_EXERCISE DETAILS_
Tally the lines of the material that carry the word "Projekt". Give no more than the number.

_PROVIDED INFORMATION_

---

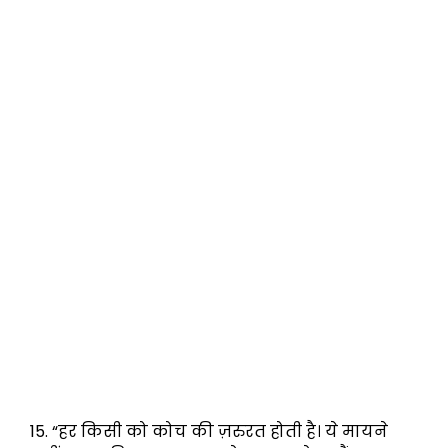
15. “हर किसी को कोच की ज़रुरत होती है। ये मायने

---

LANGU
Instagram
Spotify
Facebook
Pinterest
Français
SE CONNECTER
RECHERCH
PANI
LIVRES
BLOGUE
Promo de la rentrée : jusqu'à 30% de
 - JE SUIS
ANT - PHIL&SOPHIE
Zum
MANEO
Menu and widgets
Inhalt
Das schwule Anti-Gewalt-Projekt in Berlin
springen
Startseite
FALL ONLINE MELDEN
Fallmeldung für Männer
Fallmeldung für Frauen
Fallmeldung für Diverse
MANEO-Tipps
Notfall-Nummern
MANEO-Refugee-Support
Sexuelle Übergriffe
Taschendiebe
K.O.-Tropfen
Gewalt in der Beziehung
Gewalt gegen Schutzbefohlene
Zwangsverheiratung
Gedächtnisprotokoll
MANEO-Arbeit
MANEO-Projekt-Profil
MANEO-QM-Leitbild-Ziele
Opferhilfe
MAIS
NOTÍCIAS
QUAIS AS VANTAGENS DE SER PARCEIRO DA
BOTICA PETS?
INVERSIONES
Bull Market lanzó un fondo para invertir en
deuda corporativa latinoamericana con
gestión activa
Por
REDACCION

---

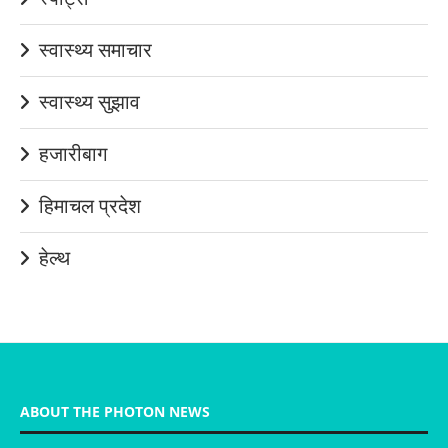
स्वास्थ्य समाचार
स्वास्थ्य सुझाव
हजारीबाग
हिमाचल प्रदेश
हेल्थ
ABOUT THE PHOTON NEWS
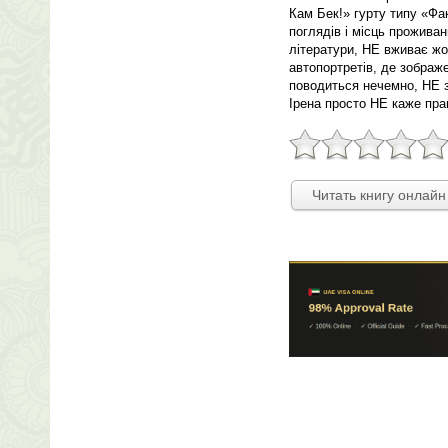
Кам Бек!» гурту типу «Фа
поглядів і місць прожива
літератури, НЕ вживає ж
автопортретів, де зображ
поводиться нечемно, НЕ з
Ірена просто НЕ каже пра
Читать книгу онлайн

---

_WRITTEN RESPONSE_
2